You can install the package via pip once it's published:
pip install scystream-sdk
One of the central concepts of scystream are the so-called Compute Blocks.
A Compute Block describes an independent programm, that acts as some kind of worker which will be scheduled using the scystream-core application. This worker executes a task (e.g. a NLP task, a crawling task).
This SDK aims to provide helper functions and all other requirements you need to implement a custom Compute Block on your own.
Each worker can have multiple entrypoints, each aiming to solve one task. These entrypoints can be configured from the outside using the Settings. These are basically ENV-Variables, which will be parsed & validated using pydantic.
You can either set "global" Settings (for the entrypoint), by using the envs
block.
Or you can set "input/output-related" Settings by using the config
block in each input/output.
from scystream.sdk.core import entrypoint
from scystream.sdk.scheduler import Scheduler
@entrypoint()
def example_task():
print("Executing example_task...")
@entrypoint()
def another_task(task_name):
print(f"Executing another_task with task name: {task_name}")
def main():
Scheduler.list_entrypoints()
Scheduler.execute_function("example_task")
Scheduler.execute_function("another_task", "ScheduledTask")
if __name__ == "__main__":
main()
Earlier, we already wrote about Settings.
Each Input & Output can be configured using these settings.
There are also Global Settings, refered to as envs
in the cbc.yaml
Below you can find a simple example of how we define & validate these settings.
Therefore you should use the EnvSettings
class.
from scystream.sdk.core import entrypoint
from scystream.sdk.env.settings import EnvSettings
class TextDataInputSettings(EnvSettings):
TXT_SRC_PATH: str # no default provided, manual setting is a MUST
class DBDataInputSettings(EnvSettings):
DATA_TABLE_NAME: str = "nlp_information"
DB_HOST: str = "time.rwth-aachen.de"
DB_PORT: str = 1234
class TopicModellingEntrypointSettings(EnvSettings):
LANGUAGE: str = "de"
text_data: TextDataInputSettings
db_data: DBDataInputSettings
@entrypoint(TopicModellingEntrypointSettings) # Pass it to the Entrypoint
def topic_modelling(settings): # The settings param is automatically injected to your function, you can use it
print(f"Running topic modelling, using file: {settings.text_data.TXT_SRC_PATH}")
@entrypoint()
def test_entrypint():
print("This entrypoint does not have any configs.")
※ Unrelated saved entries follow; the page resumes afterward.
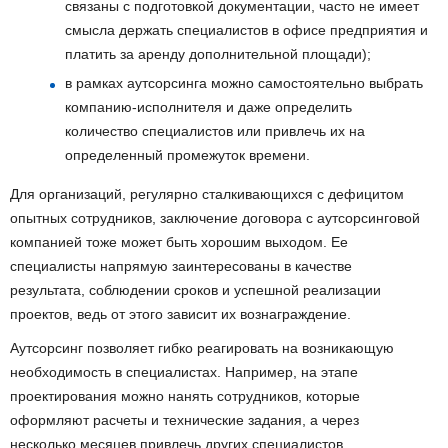
связаны с подготовкой документации, часто не имеет
смысла держать специалистов в офисе предприятия и
платить за аренду дополнительной площади);
в рамках аутсорсинга можно самостоятельно выбрать
компанию-исполнителя и даже определить
количество специалистов или привлечь их на
определенный промежуток времени.
Для организаций, регулярно сталкивающихся с дефицитом
опытных сотрудников, заключение договора с аутсорсинговой
компанией тоже может быть хорошим выходом. Ее
специалисты напрямую заинтересованы в качестве
результата, соблюдении сроков и успешной реализации
проектов, ведь от этого зависит их вознаграждение.
Аутсорсинг позволяет гибко реагировать на возникающую
необходимость в специалистах. Например, на этапе
проектирования можно нанять сотрудников, которые
оформляют расчеты и технические задания, а через
несколько месяцев привлечь других специалистов,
Of course, you will also be able to use your settings in other files/directories.
For that, just import your desired setting and use the get_settings()
function.
It will load the configurations correctly.
We expect every repository which will be used within the scystream application
to contain a Compute Block Config File, the cbc.yaml
, within the root directory.
This cbc.yaml
will be used to define the entrypoints, the inputs & outputs each
Compute Block offers, necessary for the scystream-frontend to understand.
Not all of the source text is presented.